NO.), and the pediatrician who was replacing her was swamped with work, so I'd
maybe hear back, but also maybe not. I was advised to call the hospital. Okay.
So on a wild goose chase I went - but no, sorry, the hospital wouldn't give me
any information unless I printed out an information release and either faxed it
or snail-mailed it. (FAX? Who faxes anymore?!) I nearly bit this woman's head
off on the phone, but Daryl bopped me on the head and reminded me she was just
the messenger and to let it go. Blughghghh. So I called the clinic again and
begged them to please have this on-call pediatrician call us. Please. Please. I
just need to know if my baby's okay. Then I hung up, and waited.

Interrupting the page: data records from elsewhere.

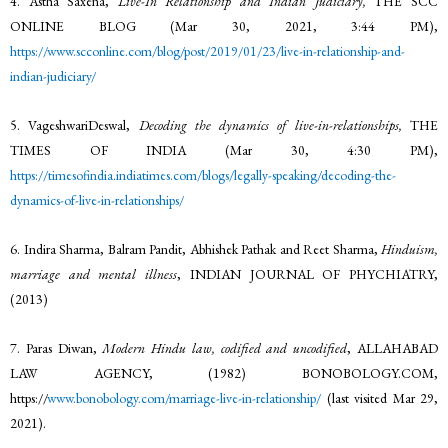
4. Astha Saxena,
Live-In Relationship and Indian Judiciary,
THE SCC
ONLINE BLOG (Mar 30, 2021, 3:44 PM),
https://www.scconline.com/blog/post/2019/01/23/live-in-relationship-and-
indian-judiciary/
5. VageshwariDeswal,
Decoding the dynamics of live-in-relationships,
THE
TIMES OF INDIA (Mar 30, 4:30 PM),
https://timesofindia.indiatimes.com/blogs/legally-speaking/decoding-the-
dynamics-of-live-in-relationships/
6. Indira Sharma, Balram Pandit, Abhishek Pathak and Reet Sharma,
Hinduism,
marriage and mental illness
, INDIAN JOURNAL OF PHYCHIATRY,
(2013)
7. Paras Diwan,
Modern Hindu law, codified and uncodified
, ALLAHABAD
LAW AGENCY, (1982) BONOBOLOGY.COM,
https://
www.bonobology.com/marriage-live-in-relationship/
(last visited Mar 29,
2021).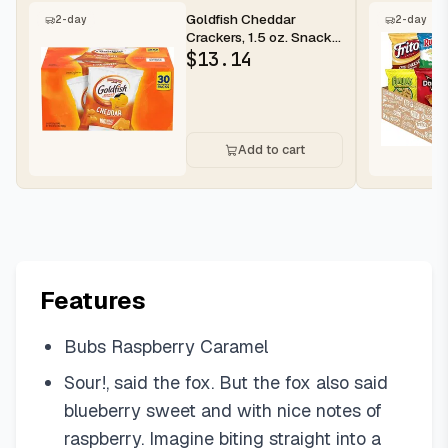
Goldfish Cheddar
2-day
2-day
Crackers, 1.5 oz. Snack
Packs, 30 Count
$
13.14
Add to cart
Features
Bubs Raspberry Caramel
Sour!, said the fox. But the fox also said
blueberry sweet and with nice notes of
raspberry. Imagine biting straight into a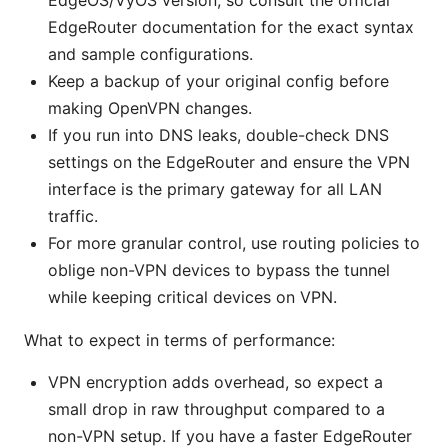
EdgeOS/VyOS version, so consult the official
EdgeRouter documentation for the exact syntax
and sample configurations.
Keep a backup of your original config before
making OpenVPN changes.
If you run into DNS leaks, double-check DNS
settings on the EdgeRouter and ensure the VPN
interface is the primary gateway for all LAN
traffic.
For more granular control, use routing policies to
oblige non-VPN devices to bypass the tunnel
while keeping critical devices on VPN.
What to expect in terms of performance:
VPN encryption adds overhead, so expect a
small drop in raw throughput compared to a
non-VPN setup. If you have a faster EdgeRouter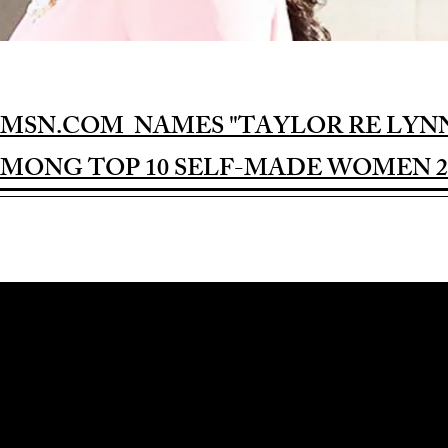
MSN.COM NAMES "TAYLOR RE LYN
MONG TOP 10 SELF-MADE WOMEN 2
Award-winning Feature Film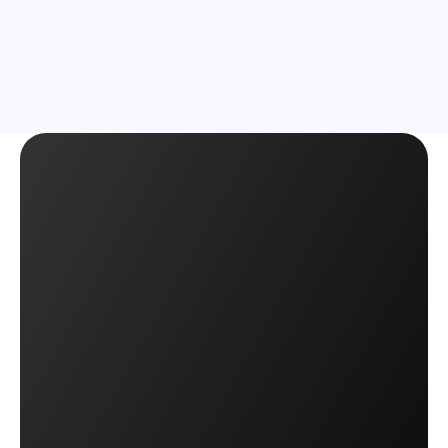
Learn More
Learn More
Start Shipping with OTO
Start Shipping with OTO
Book a Demo
Book a Demo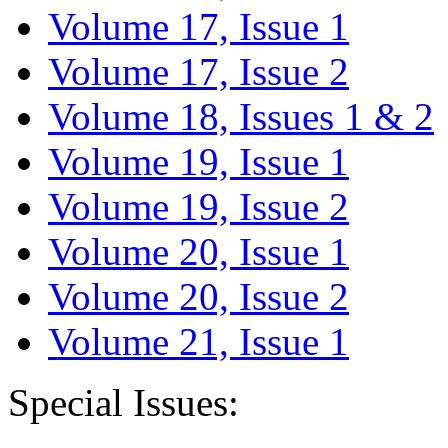
Volume 17, Issue 1
Volume 17, Issue 2
Volume 18, Issues 1 & 2
Volume 19, Issue 1
Volume 19, Issue 2
Volume 20, Issue 1
Volume 20, Issue 2
Volume 21, Issue 1
Special Issues: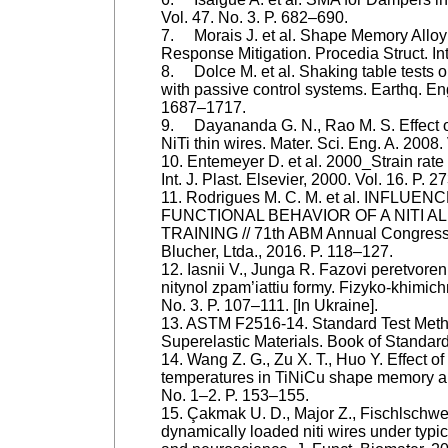
Vol. 47. No. 3. P. 682–690.
7. Morais J. et al. Shape Memory Allo
Response Mitigation. Procedia Struct. Int
8. Dolce M. et al. Shaking table tests o
with passive control systems. Earthq. Eng
1687–1717.
9. Dayananda G. N., Rao M. S. Effect of 
NiTi thin wires. Mater. Sci. Eng. A. 2008.
10. Entemeyer D. et al. 2000_Strain rate 
Int. J. Plast. Elsevier, 2000. Vol. 16. P. 
11. Rodrigues M. C. M. et al. INFLU
FUNCTIONAL BEHAVIOR OF A NITI 
TRAINING // 71th ABM Annual Congress,
Blucher, Ltda., 2016. P. 118–127.
12. Iasnii V., Junga R. Fazovi peretvore
nitynol zpam’iattiu formy. Fizyko-khimic
No. 3. P. 107–111. [In Ukraine].
13. ASTM F2516-14. Standard Test Metho
Superelastic Materials. Book of Standar
14. Wang Z. G., Zu X. T., Huo Y. Effect of
temperatures in TiNiCu shape memory al
No. 1–2. P. 153–155.
15. Çakmak U. D., Major Z., Fischlschw
dynamically loaded niti wires under typica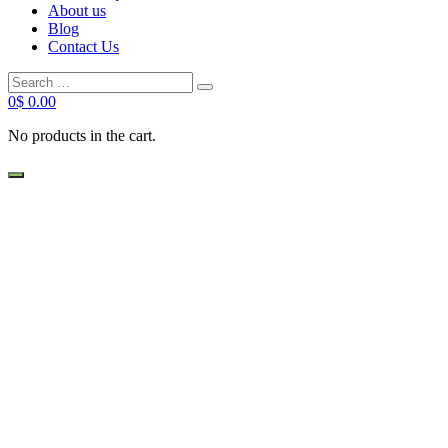
About us
Blog
Contact Us
Search
Search
for:
0
$
0.00
No products in the cart.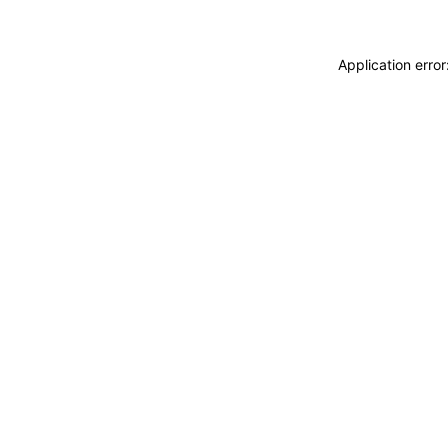
Application erro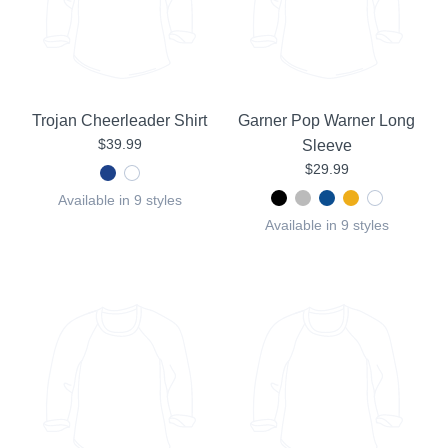
Trojan Cheerleader Shirt
Garner Pop Warner Long
$39.99
Sleeve
$29.99
Available in 9 styles
Available in 9 styles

And then - finally - a phone call...
With the blessed good news that this was indeed just a
hemangioma! With an exclamation point at the end! We got the news that this
little lump is a harmless, benign tumor that needs no further attention or
treatment. It'll disappear on its own time over the course of the next handful
of years, and won't cause our girl one bit of pain or discomfort.
I don't think I can ever do justice to the fear that rippled through my heart and my body while we waited. Never in my life have I been more afraid than I was at the
thought of what could have been.
Daryl and I, well, we were bowled over. I was finally able to exhale for the first time in nearly a month.